→ **WHAT THE TASK REQUIRES**: Within the data below, determine how many lines contain "oder" and supply only that figure.

──────── SOURCE DATA ────────

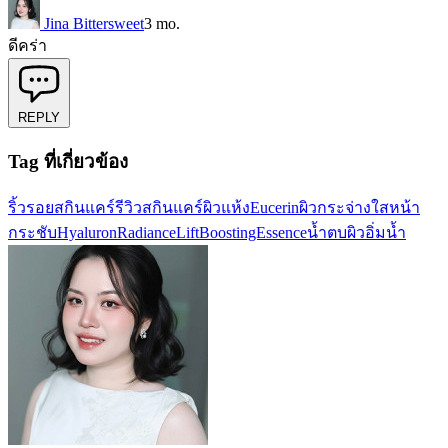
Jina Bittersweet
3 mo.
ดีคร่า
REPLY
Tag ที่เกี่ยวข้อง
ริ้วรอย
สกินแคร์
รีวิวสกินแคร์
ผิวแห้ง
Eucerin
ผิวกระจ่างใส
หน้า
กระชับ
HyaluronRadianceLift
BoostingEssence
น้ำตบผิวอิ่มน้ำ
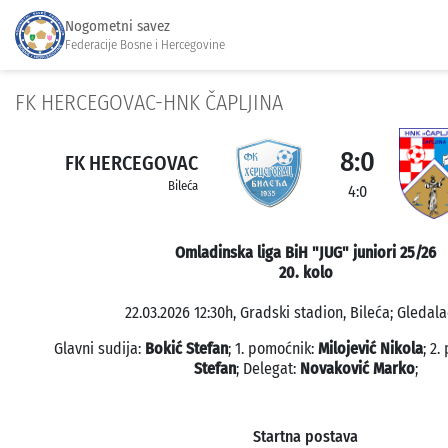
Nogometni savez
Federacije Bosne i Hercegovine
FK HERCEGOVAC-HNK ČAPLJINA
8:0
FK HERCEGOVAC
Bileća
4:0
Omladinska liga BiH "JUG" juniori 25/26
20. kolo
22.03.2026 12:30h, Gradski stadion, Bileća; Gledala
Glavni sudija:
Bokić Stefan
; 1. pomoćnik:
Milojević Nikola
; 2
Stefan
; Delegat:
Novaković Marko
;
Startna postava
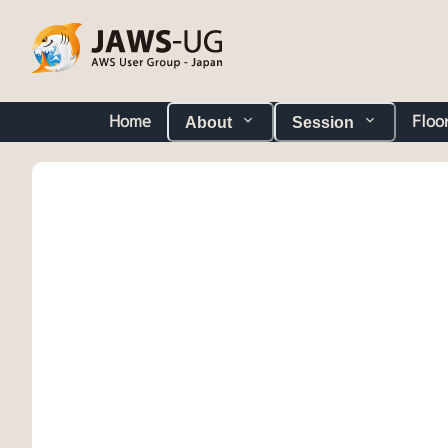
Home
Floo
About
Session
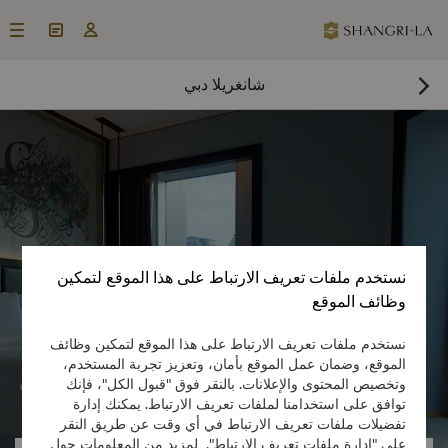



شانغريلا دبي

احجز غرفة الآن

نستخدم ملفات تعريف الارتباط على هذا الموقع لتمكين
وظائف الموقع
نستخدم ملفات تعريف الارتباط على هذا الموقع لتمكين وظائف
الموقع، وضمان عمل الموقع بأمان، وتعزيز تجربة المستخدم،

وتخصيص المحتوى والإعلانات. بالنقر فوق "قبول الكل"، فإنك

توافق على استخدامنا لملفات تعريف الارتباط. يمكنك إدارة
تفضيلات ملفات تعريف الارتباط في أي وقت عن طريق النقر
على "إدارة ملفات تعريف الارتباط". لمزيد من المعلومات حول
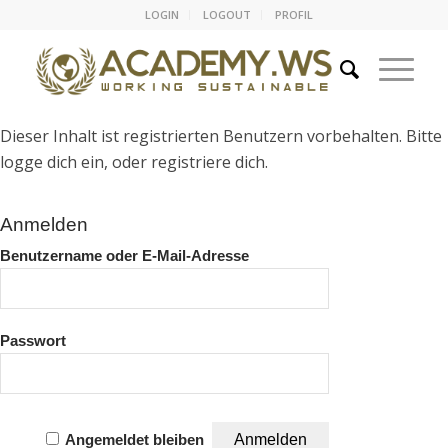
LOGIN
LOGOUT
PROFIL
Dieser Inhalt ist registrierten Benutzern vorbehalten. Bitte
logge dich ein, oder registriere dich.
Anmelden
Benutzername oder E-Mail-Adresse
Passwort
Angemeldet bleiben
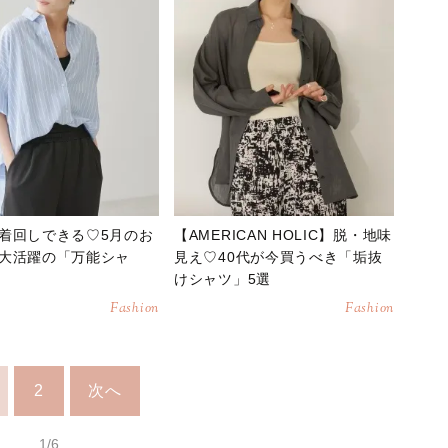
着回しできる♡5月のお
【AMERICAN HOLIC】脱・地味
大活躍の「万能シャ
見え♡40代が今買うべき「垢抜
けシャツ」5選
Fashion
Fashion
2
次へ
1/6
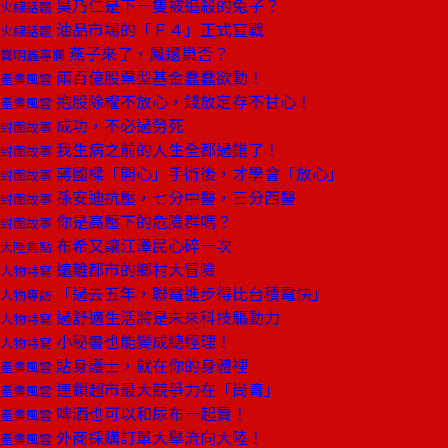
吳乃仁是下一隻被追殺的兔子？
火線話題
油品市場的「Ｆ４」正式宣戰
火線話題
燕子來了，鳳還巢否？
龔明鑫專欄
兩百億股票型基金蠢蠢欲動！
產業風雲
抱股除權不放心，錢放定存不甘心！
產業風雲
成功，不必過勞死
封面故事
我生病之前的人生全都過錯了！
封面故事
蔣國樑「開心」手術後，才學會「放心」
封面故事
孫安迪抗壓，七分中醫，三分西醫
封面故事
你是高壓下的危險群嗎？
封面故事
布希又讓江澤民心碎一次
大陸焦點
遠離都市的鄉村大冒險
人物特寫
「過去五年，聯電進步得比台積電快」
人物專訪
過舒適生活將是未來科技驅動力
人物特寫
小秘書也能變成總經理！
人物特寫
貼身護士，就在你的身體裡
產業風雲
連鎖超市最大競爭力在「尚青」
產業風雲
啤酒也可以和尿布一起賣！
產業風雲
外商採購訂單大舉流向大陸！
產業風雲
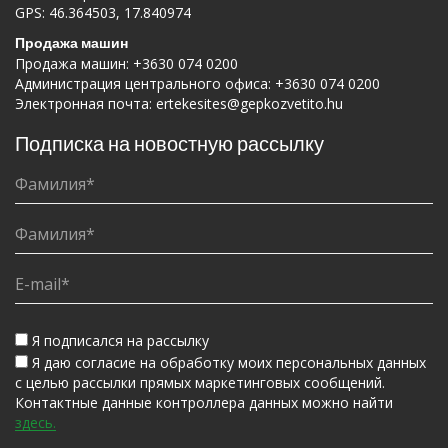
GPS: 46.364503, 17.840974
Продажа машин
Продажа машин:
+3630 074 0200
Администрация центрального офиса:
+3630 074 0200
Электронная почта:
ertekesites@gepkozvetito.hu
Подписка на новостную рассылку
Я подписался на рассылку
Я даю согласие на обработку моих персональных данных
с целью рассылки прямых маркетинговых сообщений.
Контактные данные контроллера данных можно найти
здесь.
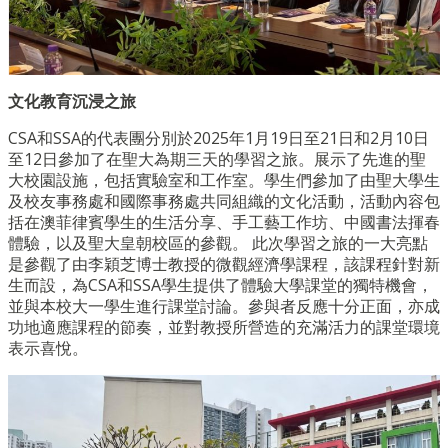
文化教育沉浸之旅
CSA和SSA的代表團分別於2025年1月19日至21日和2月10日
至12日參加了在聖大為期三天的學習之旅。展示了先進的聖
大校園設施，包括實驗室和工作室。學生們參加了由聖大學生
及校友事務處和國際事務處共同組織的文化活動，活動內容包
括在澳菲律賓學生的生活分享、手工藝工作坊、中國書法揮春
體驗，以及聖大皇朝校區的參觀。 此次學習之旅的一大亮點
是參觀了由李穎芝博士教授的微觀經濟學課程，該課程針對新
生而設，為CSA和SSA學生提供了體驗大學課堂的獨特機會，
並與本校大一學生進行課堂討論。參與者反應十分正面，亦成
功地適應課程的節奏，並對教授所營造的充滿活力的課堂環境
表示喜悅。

────────

→ **WRITTEN SOLUTION**: 2